Icmr: H3N2 virus linked to a wave of cases of high fever and cough: ICMR | India News

NEW DELHI: The current wave of high fever and cough seen in the country is caused by influenza A subtype H3N2, a virus subtype that causes influenza (flu), the Indian Council of Medical Research (ICMR) confirmed. H3N2 causes more hospitalizations than other flu subtypes, according to health research agency Apex.
The ICMR conducts continuous surveillance for diseases caused by respiratory viruses through its network of Virus Research and Diagnostic Laboratories (VRDLs) across the country.

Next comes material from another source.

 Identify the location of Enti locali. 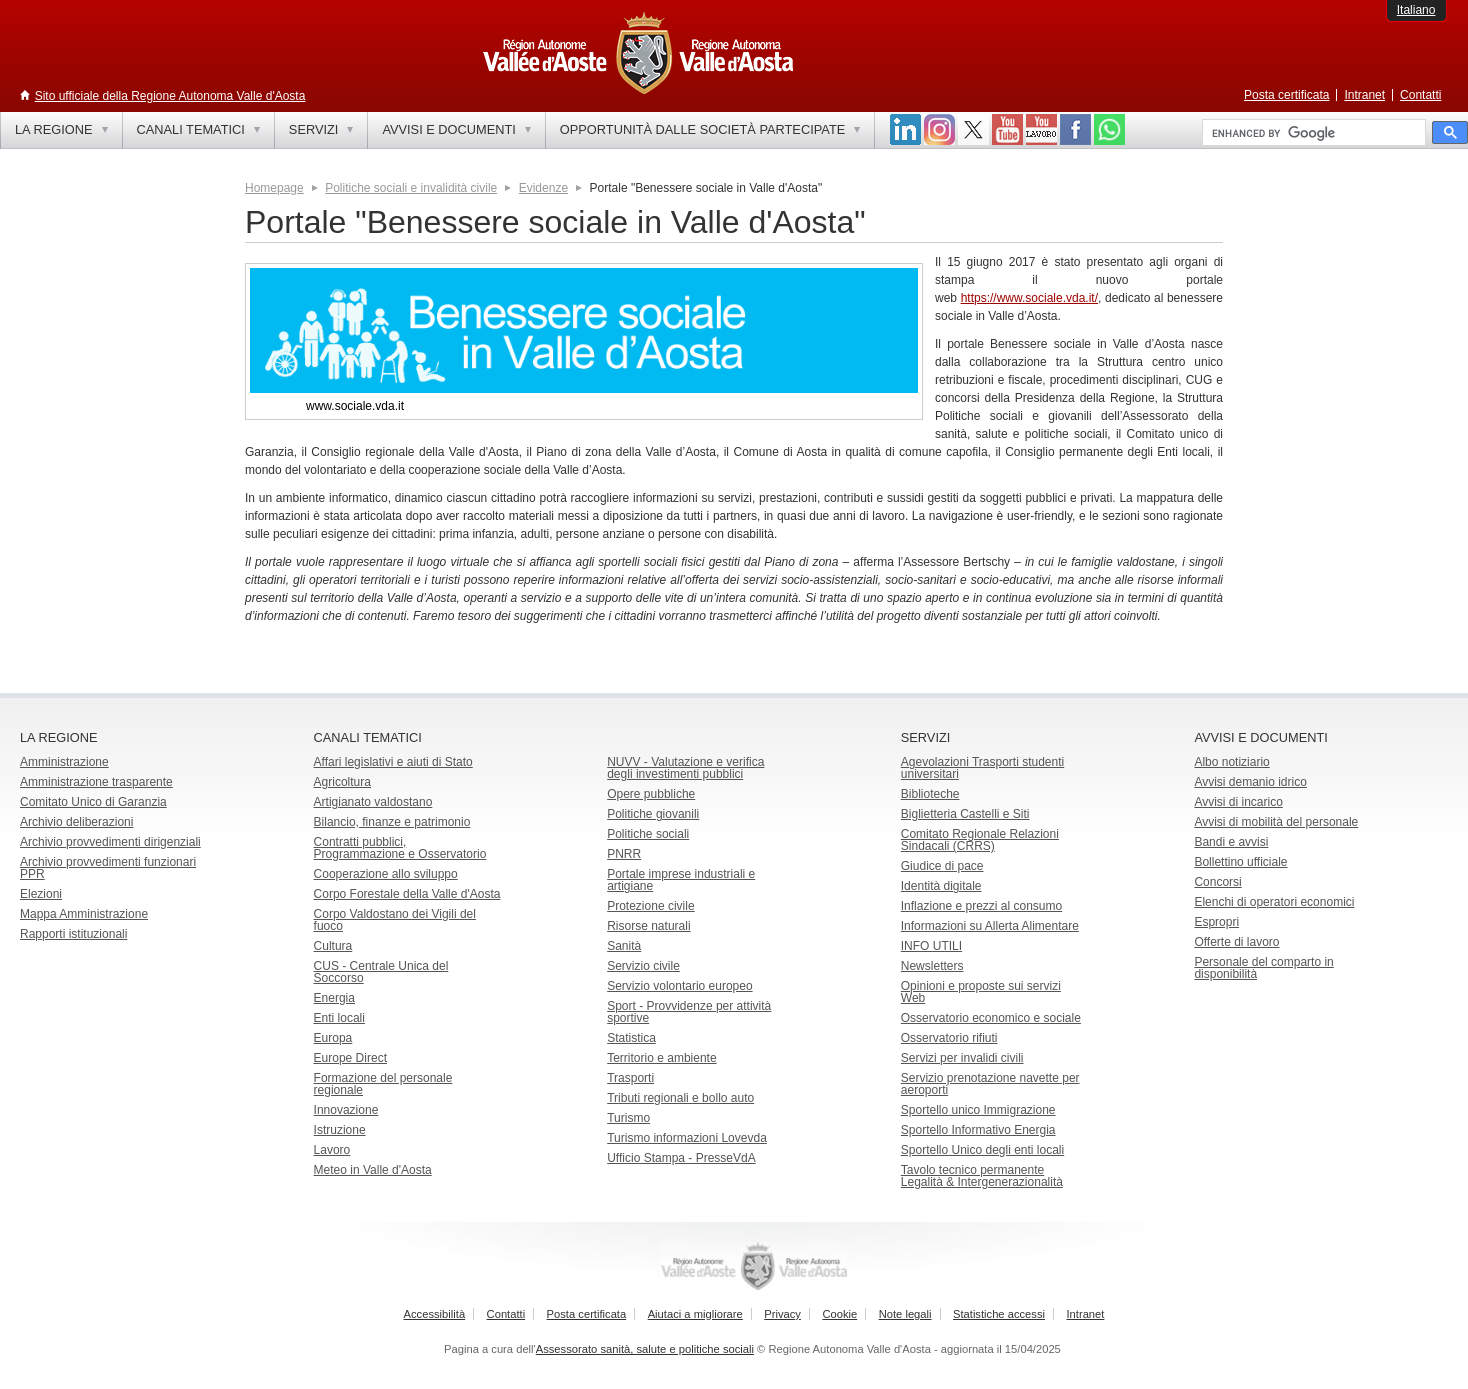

Doctor Nivedita Gupta, the head of epidemiology at ICMR, told TOI that surveillance data from 30 VRDLS, from December 15 to date, suggested an increase in the number of influenza A H3N2 cases. “About half of all hospitalized severe acute respiratory infections (SARI) and outpatient influenza illnesses were found to have influenza A H3N2,” she said.
Dr. Gupta said the wave of infections caused by the virus subtype is expected to decrease from late March or the first week of April as temperatures begin to rise.


According to the ICMR, among hospitalized patients with H3N2, 92% of patients had fever, 86% had cough, 27% shortness of breath, 16% wheezing. Additionally, ICMR monitoring revealed that 16% of these patients had pneumonia and 6% had seizures.
“About 10% of patients with severe acute respiratory infections caused by H3N2 needed oxygen and 7% needed intensive care,” said health research agency Apex.
Dr Satish Koul, director of internal medicine at Fortis Memorial Research Institute in Gurgaon, said H3N2 is known to cause more severe symptoms than other flu viruses. “It’s not a new variant though. It has been in circulation for decades. The H3N2 flu subtype actually caused a massive outbreak in Hong Kong in 1968,” Dr Koul said.
He explained: “Infections caused by H3N2 are particularly different from normal influenza in that the clinical course of the disease is much more severe. It always starts with a high fever accompanied by chills and also causes an incessant cough.
Dr Rommel Tickoo, who heads the internal medicine department at Max Sake, said over the past two months they have been inundated with patients with feverish illnesses and coughs. “Many patients require hospitalization, which is unusual for illnesses caused by seasonal flu. The elderly and people with comorbidities are the most affected,” he added.
According to the World Health Organization (WHO), about 3 to 5 million cases of severe illness and about 2.9 lakh to 6.5 lakh respiratory deaths are caused by seasonal flu every year globally.
The most effective way to prevent the disease is vaccination, according to the United Nations health body. “In addition to vaccination and antiviral treatment, public health management includes personal protective measures such as regular hand washing with proper hand drying, good respiratory hygiene – covering mouth and nose when coughing or when sneezing, using tissues and disposing of them properly, self-isolating from those who feel unwell, feverish and showing other flu symptoms and avoid close contact with sick people among others,” adds- he.